When Righetti reached the latter innings with his no-hitter still in tact, my father alerted his Met fan son on multiple occasions of what was transpiring at Yankee Stadium, approximately three-and-a-half miles away from where we called home. Even though I was still officially a teenager, our Mets versus Yankees rivalry had, what seemed to me at least, a very long and contentious history. Granted, in 1983, the Mets were a dreadfully bad team and had been for several years. During that unhappy time to be a Met fan, the Yankees experienced a few glorious seasons. But despite the Mets’ recent history, the pendulum was slowly but surely swinging the other way. I felt it. Only weeks before the Mets had acquired Keith Hernandez and the team had lots of hot prospects. What really mattered, though, was that my anti-Yankees’ bona fides were solid. So, I wasn’t about to turn the channel on my bedroom TV to watch the Yankees’ game or, God forbid, join my father in the living room, which, come the ninth inning, he really expected me—a devoted baseball fan like him—to do. How could I possibly bypass sports history in the making? I could somehow, and he became enraged at my obstinacy.

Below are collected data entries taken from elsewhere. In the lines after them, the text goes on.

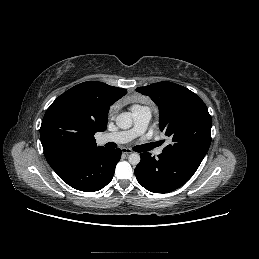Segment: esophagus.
Listing matches in <instances>:
<instances>
[{
    "label": "esophagus",
    "mask_w": 259,
    "mask_h": 259,
    "mask_svg": "<svg viewBox=\"0 0 259 259\" xmlns=\"http://www.w3.org/2000/svg\"><path fill=\"white\" fill-rule=\"evenodd\" d=\"M122 153H123V154H126V155H129V154L132 153V150L129 149V148H122Z\"/></svg>",
    "instance_id": "1"
}]
</instances>
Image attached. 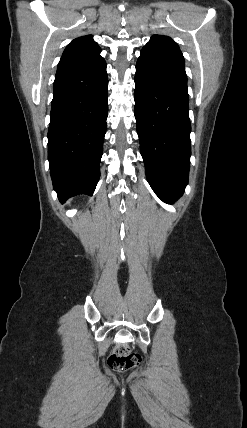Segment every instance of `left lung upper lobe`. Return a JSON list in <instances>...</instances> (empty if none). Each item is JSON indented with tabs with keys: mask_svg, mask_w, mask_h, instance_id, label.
<instances>
[{
	"mask_svg": "<svg viewBox=\"0 0 247 428\" xmlns=\"http://www.w3.org/2000/svg\"><path fill=\"white\" fill-rule=\"evenodd\" d=\"M144 48L157 51L161 54L168 55L184 61V57L179 46L172 38L163 35H153Z\"/></svg>",
	"mask_w": 247,
	"mask_h": 428,
	"instance_id": "5c2ea615",
	"label": "left lung upper lobe"
}]
</instances>
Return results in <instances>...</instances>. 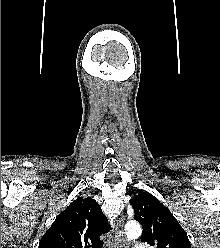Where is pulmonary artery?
Returning a JSON list of instances; mask_svg holds the SVG:
<instances>
[{
	"label": "pulmonary artery",
	"instance_id": "e3ab8cb5",
	"mask_svg": "<svg viewBox=\"0 0 220 248\" xmlns=\"http://www.w3.org/2000/svg\"><path fill=\"white\" fill-rule=\"evenodd\" d=\"M135 248H148L145 244H137Z\"/></svg>",
	"mask_w": 220,
	"mask_h": 248
}]
</instances>
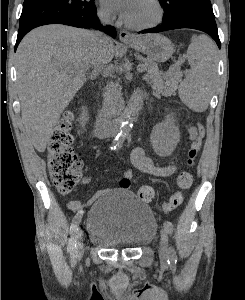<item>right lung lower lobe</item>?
I'll return each mask as SVG.
<instances>
[{
    "label": "right lung lower lobe",
    "instance_id": "1",
    "mask_svg": "<svg viewBox=\"0 0 245 300\" xmlns=\"http://www.w3.org/2000/svg\"><path fill=\"white\" fill-rule=\"evenodd\" d=\"M47 24H64V25L80 27V28H95V29H102V27H103L99 23V20L96 16V11L89 16H84V17H80V18H62V19H57V20L51 21ZM44 25H46V24H44ZM32 29L33 28L25 30V31H21L18 33L15 50H16L18 44L20 43L21 39ZM104 31H105V33L109 34L112 37L116 36V30L114 27L107 25L106 30H104Z\"/></svg>",
    "mask_w": 245,
    "mask_h": 300
}]
</instances>
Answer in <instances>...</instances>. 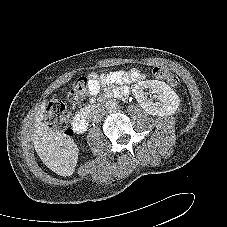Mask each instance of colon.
Segmentation results:
<instances>
[{
    "label": "colon",
    "mask_w": 227,
    "mask_h": 227,
    "mask_svg": "<svg viewBox=\"0 0 227 227\" xmlns=\"http://www.w3.org/2000/svg\"><path fill=\"white\" fill-rule=\"evenodd\" d=\"M153 75L166 81L171 87L179 86V79L169 72L165 67L155 66L152 69ZM89 77H79L73 83L68 92V98L72 102H79L83 100L89 93ZM45 120L47 124L54 130L68 134L70 132L68 126V112L63 102L59 100H52L45 109Z\"/></svg>",
    "instance_id": "colon-1"
}]
</instances>
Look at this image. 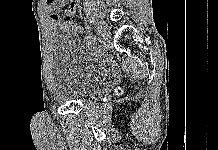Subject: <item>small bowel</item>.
I'll list each match as a JSON object with an SVG mask.
<instances>
[{
    "label": "small bowel",
    "instance_id": "1",
    "mask_svg": "<svg viewBox=\"0 0 218 150\" xmlns=\"http://www.w3.org/2000/svg\"><path fill=\"white\" fill-rule=\"evenodd\" d=\"M80 0H48L46 5V11L49 14L50 26L54 31H79V26H77L72 17L76 13ZM67 3L69 7L64 19L58 17L56 11L63 8Z\"/></svg>",
    "mask_w": 218,
    "mask_h": 150
}]
</instances>
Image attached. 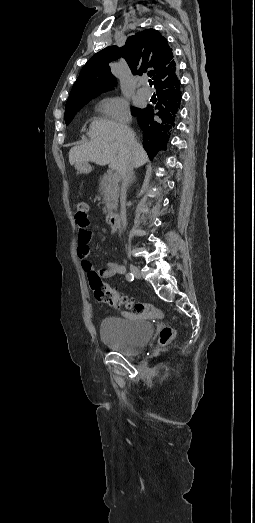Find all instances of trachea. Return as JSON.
<instances>
[{
    "instance_id": "trachea-1",
    "label": "trachea",
    "mask_w": 255,
    "mask_h": 523,
    "mask_svg": "<svg viewBox=\"0 0 255 523\" xmlns=\"http://www.w3.org/2000/svg\"><path fill=\"white\" fill-rule=\"evenodd\" d=\"M149 85L152 86L153 85V82L151 80H149Z\"/></svg>"
}]
</instances>
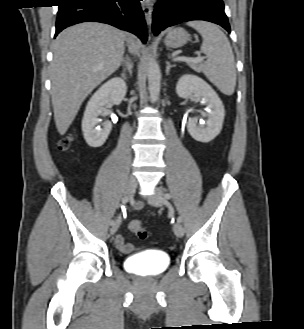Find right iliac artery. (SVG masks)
<instances>
[{
    "instance_id": "82829eb1",
    "label": "right iliac artery",
    "mask_w": 304,
    "mask_h": 329,
    "mask_svg": "<svg viewBox=\"0 0 304 329\" xmlns=\"http://www.w3.org/2000/svg\"><path fill=\"white\" fill-rule=\"evenodd\" d=\"M129 201V197L125 196L122 198V204H126ZM115 224V220L110 221V225Z\"/></svg>"
}]
</instances>
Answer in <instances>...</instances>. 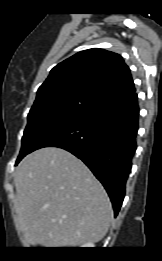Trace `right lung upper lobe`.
Listing matches in <instances>:
<instances>
[{
    "instance_id": "cb5924a9",
    "label": "right lung upper lobe",
    "mask_w": 162,
    "mask_h": 261,
    "mask_svg": "<svg viewBox=\"0 0 162 261\" xmlns=\"http://www.w3.org/2000/svg\"><path fill=\"white\" fill-rule=\"evenodd\" d=\"M135 91L123 58L104 49L81 51L55 66L37 98L68 92L84 93L100 103Z\"/></svg>"
}]
</instances>
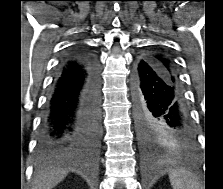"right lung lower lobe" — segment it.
Listing matches in <instances>:
<instances>
[{
	"label": "right lung lower lobe",
	"mask_w": 223,
	"mask_h": 189,
	"mask_svg": "<svg viewBox=\"0 0 223 189\" xmlns=\"http://www.w3.org/2000/svg\"><path fill=\"white\" fill-rule=\"evenodd\" d=\"M69 62L82 65L67 72ZM99 68L92 55L72 50L61 61L48 92L38 136L39 149L56 153L82 147L95 153L100 134Z\"/></svg>",
	"instance_id": "98d812e1"
}]
</instances>
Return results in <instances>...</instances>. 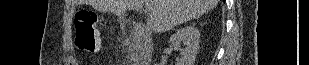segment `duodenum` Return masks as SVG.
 <instances>
[{
    "mask_svg": "<svg viewBox=\"0 0 309 65\" xmlns=\"http://www.w3.org/2000/svg\"><path fill=\"white\" fill-rule=\"evenodd\" d=\"M132 40L139 46L137 65H150L153 57V40L145 27L133 26L130 31Z\"/></svg>",
    "mask_w": 309,
    "mask_h": 65,
    "instance_id": "obj_1",
    "label": "duodenum"
}]
</instances>
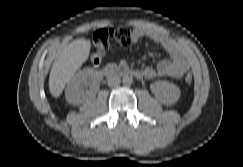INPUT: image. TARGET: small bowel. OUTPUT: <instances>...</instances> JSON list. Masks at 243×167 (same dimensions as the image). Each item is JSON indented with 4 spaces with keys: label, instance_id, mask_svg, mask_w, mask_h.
Returning <instances> with one entry per match:
<instances>
[{
    "label": "small bowel",
    "instance_id": "small-bowel-1",
    "mask_svg": "<svg viewBox=\"0 0 243 167\" xmlns=\"http://www.w3.org/2000/svg\"><path fill=\"white\" fill-rule=\"evenodd\" d=\"M143 38H148L158 44L169 56L168 59L159 61L155 67H145L142 70L145 78L170 77L178 79L189 69L185 52L170 37L154 29L136 27L133 31L134 41L137 42Z\"/></svg>",
    "mask_w": 243,
    "mask_h": 167
}]
</instances>
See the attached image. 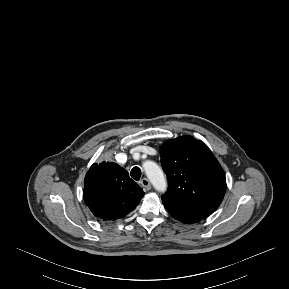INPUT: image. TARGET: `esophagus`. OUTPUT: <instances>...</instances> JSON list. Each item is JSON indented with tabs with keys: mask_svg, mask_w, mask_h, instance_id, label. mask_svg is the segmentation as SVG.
<instances>
[{
	"mask_svg": "<svg viewBox=\"0 0 289 289\" xmlns=\"http://www.w3.org/2000/svg\"><path fill=\"white\" fill-rule=\"evenodd\" d=\"M140 184L147 191L151 189L150 181L147 178H143L141 180Z\"/></svg>",
	"mask_w": 289,
	"mask_h": 289,
	"instance_id": "obj_1",
	"label": "esophagus"
}]
</instances>
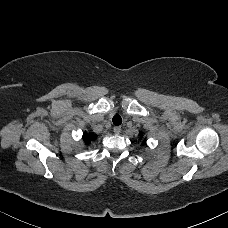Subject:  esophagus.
<instances>
[{
	"label": "esophagus",
	"mask_w": 228,
	"mask_h": 228,
	"mask_svg": "<svg viewBox=\"0 0 228 228\" xmlns=\"http://www.w3.org/2000/svg\"><path fill=\"white\" fill-rule=\"evenodd\" d=\"M113 132L115 135H118L121 132V127H114Z\"/></svg>",
	"instance_id": "34e87169"
}]
</instances>
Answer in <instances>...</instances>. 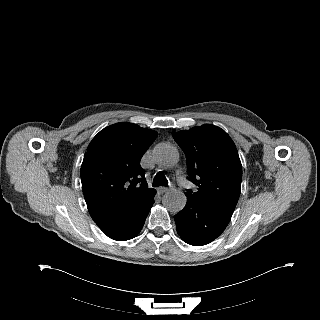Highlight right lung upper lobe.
Wrapping results in <instances>:
<instances>
[{
  "mask_svg": "<svg viewBox=\"0 0 320 320\" xmlns=\"http://www.w3.org/2000/svg\"><path fill=\"white\" fill-rule=\"evenodd\" d=\"M156 137L153 130L122 122L104 128L90 142L81 166V182L95 223L134 211L155 196L140 160Z\"/></svg>",
  "mask_w": 320,
  "mask_h": 320,
  "instance_id": "right-lung-upper-lobe-1",
  "label": "right lung upper lobe"
}]
</instances>
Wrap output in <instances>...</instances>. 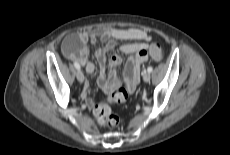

In retrospect, I probably should have watched the top of the ninth inning of the Yankees versus Red Sox game on that Fourth of July three decades ago. My father would have definitely watched the flip side and rooted against any Mets' pitcher with unrestrained abandon. But I was different. One should never underestimate a passionate sports rivalry between father and son. Ours began when I was just eight years old. And while it had its ups and downs, victories and defeats, it was always intense.
The final score in Righetti's no-hitter was 4-0. And thanks to the Internet and its treasure trove of easily retrieved information, I discovered the Mets lost to the Phillies at Veteran’s Stadium in Philadelphia by the very same score that day. Fourth of July numerology meets a father and son battle of wills. It seems like only yesterday, but also a very, very long time ago.